ONE of the most popular plants, among ama-tuers, is Asparagus Sprengeeri. This is perhaps not so much a vine, in the strict sense of the word, as it is a plant of drooping habit. It sends out branches which often reach a length of six and seven feet. These branches put out side-branches, all along their length, and become a thick, heavy mass of foliage, of a bright, dark green. The leaflets being fine and slender, the general effect is one of graceful airiness. Few plants are of easier culture. It succeeds anywhere, under conditions that would discourage ordinary plants. This is one reason of its great popularity. A year-old plant makes a charming decoration for the wall if given a bracket to grow on. Its roots are tuberous in character, and are so freely produced that they soon fill the pot. If not shifted to larger pots, they frequently break the old pot by pressure. The tuberous roots unite at a sort of fleshy crown, from which the new branches are sent out. By cutting this crown apart in such a manner as to secure an "eye," or growing point, with each division made, propagation is an easy matter. It will be found more satisfactory to grow new plants each season than to give old plants the large pots they would require to accommodate their roots. This Asparagus blooms profusely, at certain seasons. Its flowers are small, and not at all conspicuous, but they have a heavy, rich odor with a quality like that of the Cape Jas-imine or Tuberose. They are followed by red berries which make the plant very attractive.

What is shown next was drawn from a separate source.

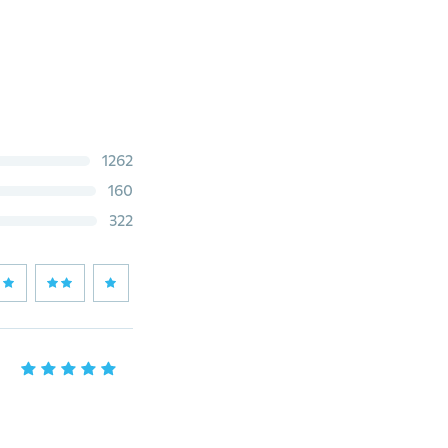
1262
160
322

Asparagus plumosus nanus is a variety having foliage so fine and filmy that it looks like mist or lace in its delicacy. Its fronds are quite Fern-like in outline, and because of this the plant is often known as the Asparagus Fern. Young plants make exquisite decorations for table-use. Old plants have a tendency to develop what, in the young plant, is a frond, into a vine that often grows to a length of six, seven, or eight feet, twisting and twining about whatever it comes in contact with.
These old plants are useful for window-decoration, but useless as table ornaments. They can be broken apart, in spring, and each bit of root with an "eye" attached can be made into a new plant.
To grow Asparagus well, give it soil of sandy loam, and depend upon fertilizers in its development rather than large quantities of soil. If the fronds on young plants exhibit a tendency to develop into vines, nip off the ends of them when they have reached the height of a foot. This will cause the side-branches to develop, thus giving the frond the breadth it needs to be most effective. A fine specimen of this variety of Asparagus makes a fine basis for table decoration, with cut flowers inserted between its fronds. I know of no plant with more dainty, graceful foliage, or more charming habit of growth. Few plants do better in the living-room. Shower it frequently to prevent the ravages of the red spider. Water moderately. Give fertilizer only when it is in growing condition. Keep it out of the sun.
The English Ivy is, all things considered, an almost ideal plant. It will stand hot air, dry temperature, and dust as few other plants will. Its foliage is beautiful in color and shape.
When properly cared for, as it develops, it becomes a large plant which improves with age, often attaining a length of twenty or thirty feet, with many branches. It requires less light than any other plant I know of, and can be trained over the walls, along ceiling, and in other places away from direct light, without the injury that results to most other plants plants so treated. Because of its thick, leathery foliage it can be washed without the risk of harm, and therefore it is an easy matter to keep it clean, if its vines are not fastened to the wall in such a manner that removal is difficult. I would suggest inserting screw-hooks in the wall, over which the vines can be slipped. This facilitates easy and quick removal.
Scale is about the only enemy the Ivy has. Treat with the kerosene emulsion, for which a formula is given in the chapter on The Insect Enemies of Plants.
This Ivy can be propagated from cuttings rooted in water.
If a quick-growing vine is desired, and one that will grow to considerable length, the Constance Elliot Passion-Flower will give satisfaction. Feed well and shower frequently. Give plenty of sunshine.
The Madeira Vine is excellent for training up about windows and over screens. This is grown from tubers. Plant in soil of rich sandy loam. This is a vine of very rapid growth, with thick glossy foliage.
Senecio marcoglossus, better known as German Ivy, is another fast-growing vine. It has foliage shaped like that of the English Ivy, but lacks the substance and rich coloring of that variety. Where quick results are desired it will be found a useful plant.